Retourner

À Saint-Nazaire, l’Orient Express Corinthian inaugure une nouvelle ère du voyage en mer

Sur les quais de Saint-Nazaire, l’air avait ce mélange de solennité et d’excitation propre aux grandes mises à l’eau. Le 29 avril dernier, sur le quai du dock Joubert, théâtre de certaines des plus grandes heures de la construction navale française, un nouveau géant des mers a été baptisé : l’Orient Express Corinthian.

Mais ici, il ne s’agit pas seulement d’un navire de plus. Avec ses 220 mètres de long et sa silhouette élancée dominée par trois voiles rigides, le Corinthian attire autant le regard qu’il intrigue. À quai, il impose déjà une promesse : celle d’un voyage qui rompt avec les standards de la croisière contemporaine. Derrière son allure de voilier futuriste, le Corinthian est d’abord un concentré d’innovation. Conçu par les Chantiers de l’Atlantique pour Orient Express et le groupe Accor, il embarque une technologie encore rare à cette échelle : la propulsion vélique. Ses trois voiles SolidSail, gigantesques panneaux rigides capables de pivoter à 360 degrés, peuvent, dans certaines conditions, faire avancer le navire uniquement grâce au vent. Lors des essais en mer, le bâtiment a atteint 12 nœuds sans recourir à ses moteurs, une performance qui, il y a encore quelques années, relevait presque de l’expérimental. Ce choix technologique n’est pas anodin. Il s’inscrit dans une tentative, encore balbutiante dans l’industrie maritime, de concilier croisière de luxe et réduction de l’empreinte carbone. Ici, le vent redevient une énergie centrale, sans pour autant renoncer au confort ni à la sécurité, assurés par une motorisation hybride au gaz naturel liquéfié.

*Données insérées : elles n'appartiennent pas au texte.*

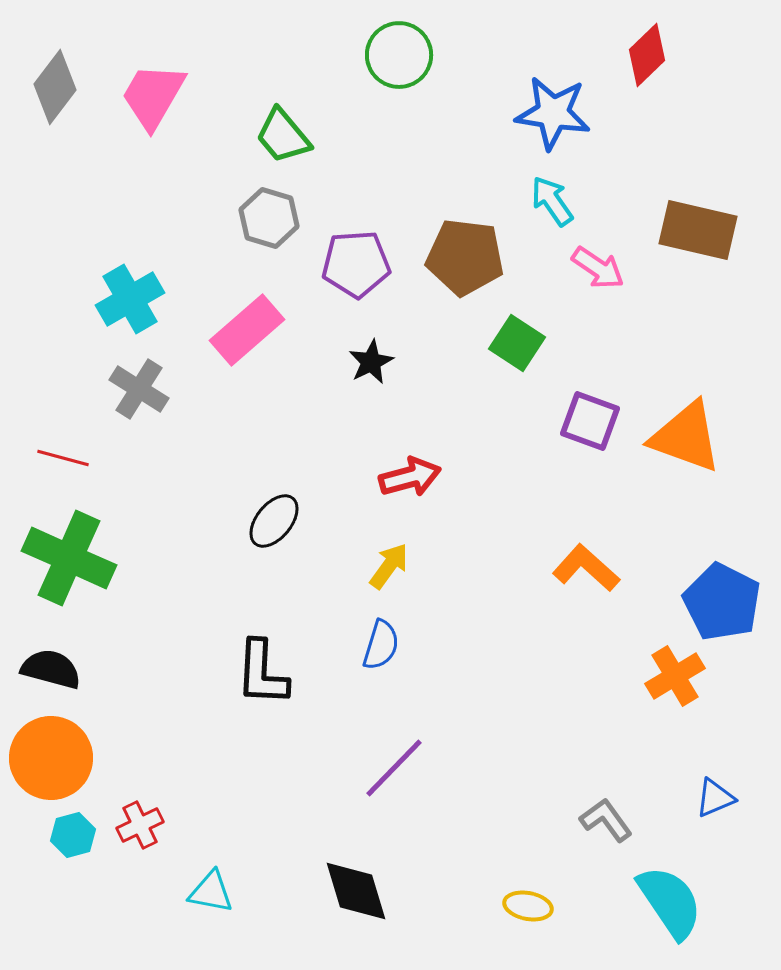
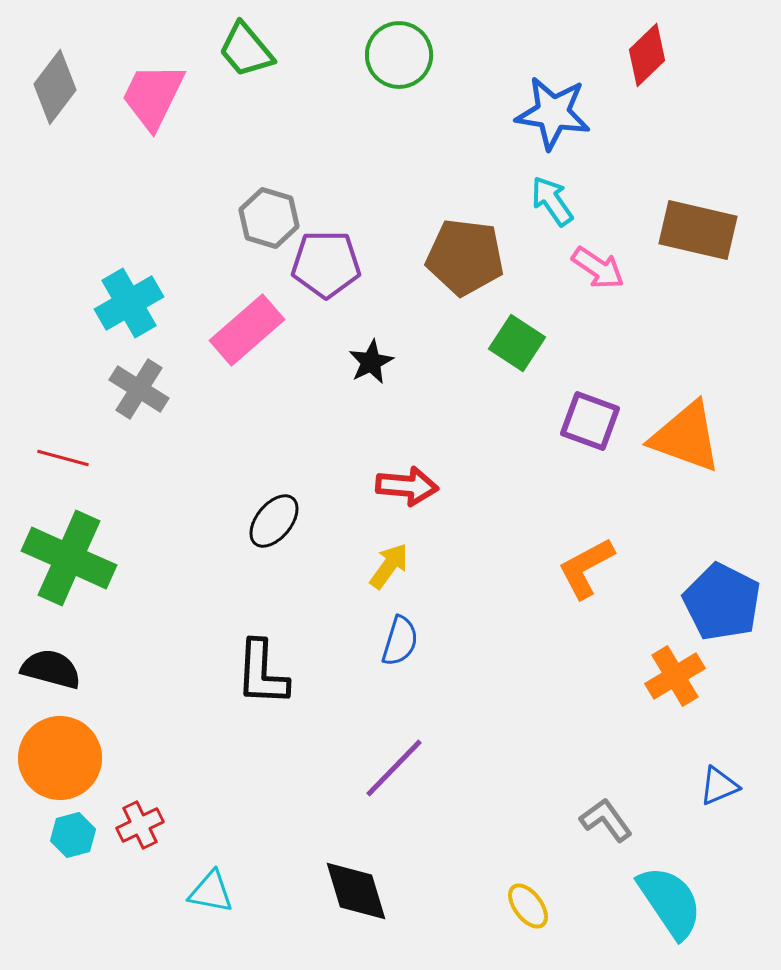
pink trapezoid: rotated 4 degrees counterclockwise
green trapezoid: moved 37 px left, 86 px up
purple pentagon: moved 30 px left; rotated 4 degrees clockwise
cyan cross: moved 1 px left, 4 px down
red arrow: moved 3 px left, 9 px down; rotated 20 degrees clockwise
orange L-shape: rotated 70 degrees counterclockwise
blue semicircle: moved 19 px right, 4 px up
orange circle: moved 9 px right
blue triangle: moved 4 px right, 12 px up
yellow ellipse: rotated 42 degrees clockwise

À bord, le contraste est saisissant. Si l’extérieur évoque une forme de radicalité technologique, les intérieurs plongent dans un univers feutré, inspiré de l’âge d’or des grands voyages. Sous la direction de l’architecte Maxime d’Angeac, près de 2 000 artisans ont contribué à façonner les espaces. Bois précieux, marbres, cuirs : chaque détail semble pensé pour ralentir le regard, presque à contre-courant de la vitesse du monde contemporain.

L’héritage de l’Orient Express, issu de l’univers ferroviaire, affleure partout, sans jamais tomber dans la nostalgie. Il s’agit moins de reproduire le passé que d’en réinterpréter les codes, dans une version plus épurée, plus contemporaine.

Le luxe en version intime

Avec seulement 54 suites réparties sur quatre ponts, le Corinthian fait un pari à rebours de la croisière de masse. Ici, pas de foule ni de gigantisme ostentatoire, mais une forme de luxe discret, presque silencieux. Chaque cabine, ouverte sur la mer grâce à de larges baies vitrées, fonctionne comme un cocon autonome. Le service, assuré par des majordomes dédiés, renforce cette impression d’un voyage sur mesure. L’expérience à bord se construit par strates : gastronomie orchestrée par Yannick Alléno, bars aux ambiances contrastées, cabaret, spa Guerlain… autant d’espaces pensés non comme des attractions, mais comme des respirations.

Ce qui distingue peut-être le plus ce navire, c’est sa philosophie du voyage. Là où la croisière traditionnelle privilégie les longues traversées et les escales rapides, le Corinthian propose des itinéraires courts, de une à quatre nuits, combinables entre eux. Une manière de redonner de la souplesse au voyage, mais aussi de réintroduire une forme de lenteur choisie. En Méditerranée, en Adriatique, puis bientôt dans les Caraïbes, les escales alternent entre ports emblématiques et destinations plus confidentielles.

Le choix de Saint-Nazaire pour ce baptême n’a rien d’anecdotique. C’est ici qu’ont vu le jour des paquebots légendaires, à une époque où la mer incarnait déjà une forme d’avant-garde technologique et culturelle. En recevant le pavillon français, en présence notamment de Catherine Chabaud, le Corinthian s’inscrit dans cette filiation. Celle d’un savoir-faire industriel qui continue de se réinventer. Au fond, l’Orient Express Corinthian incarne une tension intéressante : celle entre innovation radicale et retour à des fondamentaux oubliés. Le vent comme énergie, le temps comme luxe, le voyage comme expérience. Reste à savoir si ce modèle trouvera son public — et s’il préfigure une évolution plus large du secteur. Mais une chose est certaine : à Saint-Nazaire, ce jour-là, ce n’est pas seulement un navire qui a été baptisé. C’est une certaine idée du voyage qui a repris la mer.